Collectively, these observations suggest a need to re-examine efforts that rely solely on genetic loss of function approaches to identify synthetic lethal interactions. Notably, PARPi is more toxic to HR-deficient cells than PARP1 deletion because inhibited PARP1 traps onto DNA(7). Moreover, PARPi is particularly effective in the setting of genomic lesions that trap the PARP enzymes on DNA, producing toxicity when the majority of cellular PARP activity is still present. These data support a hybrid model for PARPi action that combines loss-of-gene function together with DNA adduct formation (Figure).
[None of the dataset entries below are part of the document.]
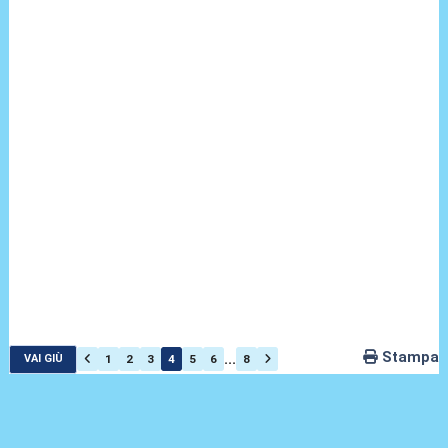
Stampa
...
1
2
3
4
5
6
8
VAI GIÙ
Hence, the pharmacology of anti-cancer agents is typically not representative of purely synthetic lethal interactions. This is important to consider given the rarity of synthetic lethal pairs for most genes(3). Adapting base editing strategies to engineer enzymatically inactive missense alleles on a high throughput scale may offer tools that more closely recapitulate pharmacologic inhibition(6). Increased understanding of how genome structure creates unique DNA repair requirements also represents an untapped opportunity to identify targets, as recently reported for the Werner helicase dependency of cancer cells with microsatellite instability (10).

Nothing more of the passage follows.